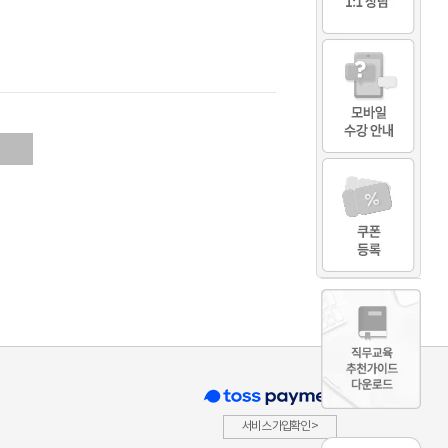
서비스 가입확인 >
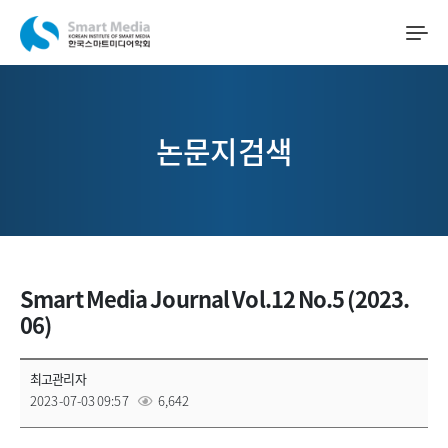
논문지검색
Smart Media Journal Vol.12 No.5 (2023.
06)
최고관리자
2023-07-03 09:57
6,642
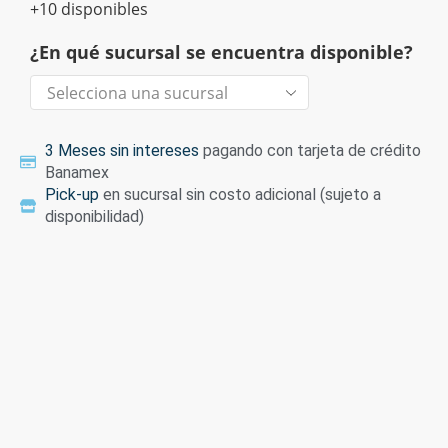
+10 disponibles
¿En qué sucursal se encuentra disponible?
3 Meses sin intereses
pagando con tarjeta de crédito
Banamex
Pick-up
en sucursal sin costo adicional (sujeto a
disponibilidad)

════════════════════

** Problem statement **
After reading the entries above, state the number of lines that contain the word "sucursal", adding nothing else.

** Response area **
2